Jumpy asset prices are the enemy of cash deals. Buyers such as Simon Property and Cineworld who used cash to lunge after strategic targets are having to walk away. So long as volatility and the risk of another liquidity crunch hangs over them, using shares will give buyers a better chance of closing.
U.S. mall operator Simon Property dumped its all-cash $3.6 billion deal to buy Taubman Centers earlier this month, arguing that the coronavirus pandemic disproportionately hurt the target. British Cineworld’s $2.1 billion deal to buy Canadian Cineplex came unstuck when lockdowns pummelled both companies. The jury is still out on LVMH’s deal to buy Tiffany & Co after LVMH tried but failed to renegotiate: the jewellery purveyor’s shareholders have lost $1.5 billion since the start of the year, because of fears the deal wouldn’t close at the agreed price.
And yet all the pairings make sense, as stock prices show. Since the deals fell apart, shareholders in Cineworld, Cineplex, Simon and Taubman combined have lost $7 billion.

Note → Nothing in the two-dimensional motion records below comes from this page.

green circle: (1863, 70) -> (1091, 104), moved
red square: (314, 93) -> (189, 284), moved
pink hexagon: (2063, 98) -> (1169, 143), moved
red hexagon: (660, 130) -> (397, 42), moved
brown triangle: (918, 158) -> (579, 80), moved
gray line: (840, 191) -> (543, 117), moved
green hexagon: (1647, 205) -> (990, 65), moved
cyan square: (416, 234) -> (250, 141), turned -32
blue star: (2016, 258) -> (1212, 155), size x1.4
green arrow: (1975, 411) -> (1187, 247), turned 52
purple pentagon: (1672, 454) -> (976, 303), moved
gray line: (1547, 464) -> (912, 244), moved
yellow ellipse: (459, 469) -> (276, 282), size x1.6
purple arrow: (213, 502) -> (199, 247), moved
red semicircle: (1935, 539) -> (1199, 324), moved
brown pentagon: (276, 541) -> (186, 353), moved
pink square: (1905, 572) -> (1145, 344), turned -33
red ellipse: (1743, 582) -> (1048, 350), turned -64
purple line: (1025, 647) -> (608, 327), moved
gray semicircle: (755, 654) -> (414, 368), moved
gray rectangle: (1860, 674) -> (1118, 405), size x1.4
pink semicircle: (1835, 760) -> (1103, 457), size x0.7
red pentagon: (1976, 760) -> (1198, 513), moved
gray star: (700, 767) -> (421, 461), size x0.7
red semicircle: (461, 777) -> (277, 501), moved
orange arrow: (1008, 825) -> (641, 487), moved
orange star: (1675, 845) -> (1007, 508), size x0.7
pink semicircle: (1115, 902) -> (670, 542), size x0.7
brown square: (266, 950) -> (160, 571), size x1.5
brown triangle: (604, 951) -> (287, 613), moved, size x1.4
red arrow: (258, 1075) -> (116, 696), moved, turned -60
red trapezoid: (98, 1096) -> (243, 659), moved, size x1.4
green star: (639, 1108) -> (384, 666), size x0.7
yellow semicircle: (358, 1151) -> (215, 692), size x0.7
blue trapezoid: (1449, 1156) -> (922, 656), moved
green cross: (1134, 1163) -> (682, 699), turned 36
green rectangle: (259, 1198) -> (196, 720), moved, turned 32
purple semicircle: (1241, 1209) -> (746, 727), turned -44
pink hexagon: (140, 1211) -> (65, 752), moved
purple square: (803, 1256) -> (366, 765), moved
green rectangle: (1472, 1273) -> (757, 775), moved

The trouble for cash buyers is that they often use debt to fund deals. Indeed, in the case of Cineworld, the two companies would have been unsustainably over-levered. And debt inks a deal’s value – creditors expect the lump sum to be repaid whether or not the price of the asset has fallen. And so volatile markets can make soon-to-be buyers skittish.

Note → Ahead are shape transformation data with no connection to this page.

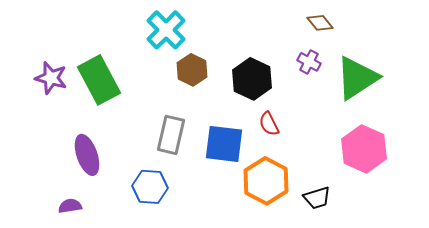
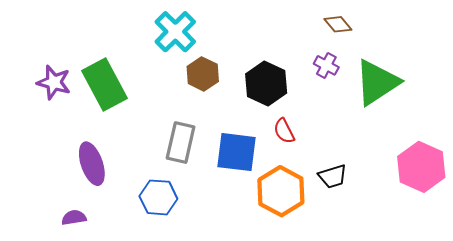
pink hexagon: (364, 149) -> (421, 167), moved
black trapezoid: (317, 198) -> (333, 176), moved

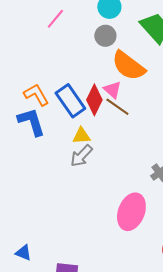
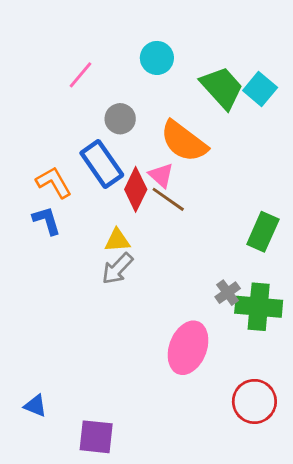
gray circle: (105, 36) -> (120, 119), moved
blue rectangle: (70, 101) -> (102, 164), moved
blue L-shape: (31, 122) -> (47, 221), size x0.7

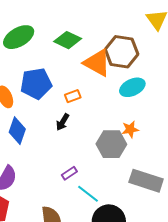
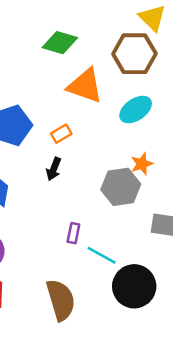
green diamond: (68, 40) -> (60, 43), moved
brown hexagon: (122, 52) -> (134, 54), moved
purple rectangle: (69, 173) -> (73, 233), turned -35

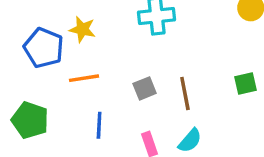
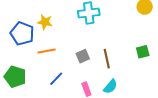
blue line: (99, 125) -> (56, 79), turned 42

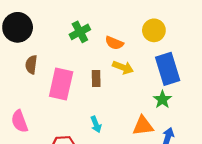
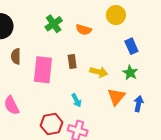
yellow arrow: (123, 67) -> (99, 72), moved
blue rectangle: (168, 69) -> (131, 46), size x0.6
orange triangle: (143, 126) -> (116, 97), turned -36

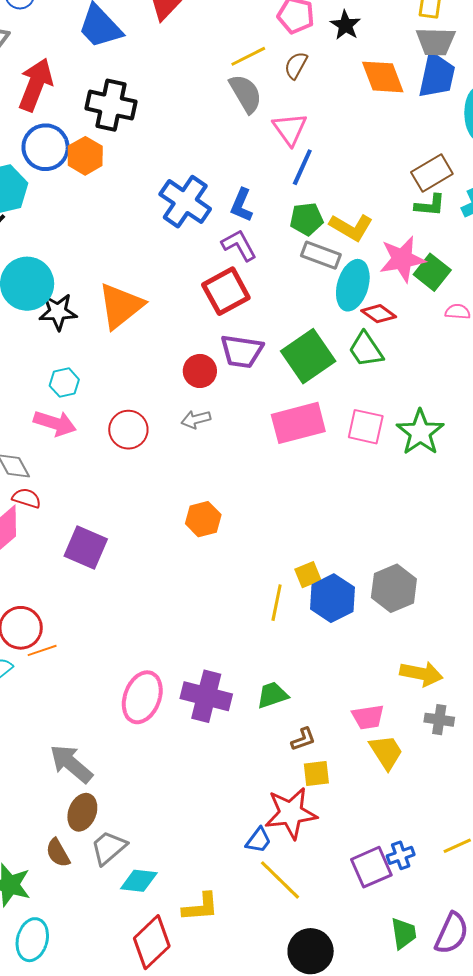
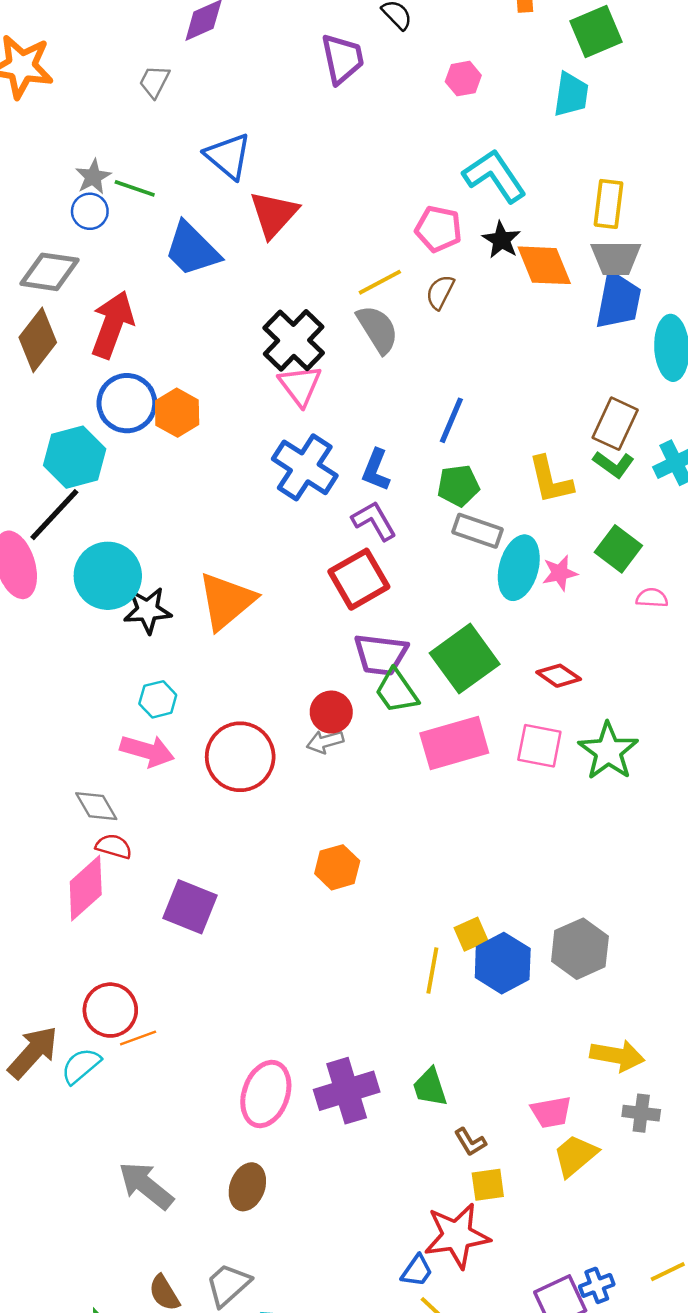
orange diamond: (383, 77) -> (544, 265), moved
black cross: (111, 105) -> (294, 340), moved, turned 33
pink triangle: (290, 129) -> (300, 385), moved
brown rectangle: (432, 173) -> (615, 424), turned -33
green L-shape: (430, 205) -> (614, 464), turned 32
yellow L-shape: (351, 227) -> (550, 480), moved, turned 48
pink star: (402, 259) -> (560, 573), moved, size x0.6
red diamond: (379, 314) -> (559, 676), moved
green trapezoid: (366, 350) -> (397, 691), moved
red circle: (200, 371) -> (331, 712), moved
red circle: (128, 430) -> (240, 757), size x1.4
green trapezoid: (272, 695) -> (430, 1087), turned -88
purple cross: (206, 696) -> (347, 1091), turned -30
brown L-shape: (303, 739) -> (470, 1142), turned 80
yellow trapezoid: (386, 752) -> (575, 1156), turned -96
gray arrow: (71, 764) -> (146, 1186), moved
brown ellipse: (82, 812) -> (247, 1187), moved

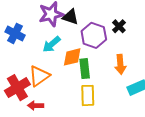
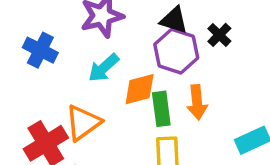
black triangle: (70, 17) -> (174, 20), moved
orange arrow: (120, 64) -> (197, 102), moved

Stock deals mean both parties share the risk – and the spoils if things go well. Had these acquisitions been hashed out at least partially with stock, the outcomes may well be different. Eldorado Resorts tweaked the stock portion of its of $8.5 billion cash-and-share acquisition of casino operator Caesars Entertainment. While Caesars shareholders are forgoing a little bit of their overall stake of the company, at least the deal has stayed intact. In this market, that’s a win.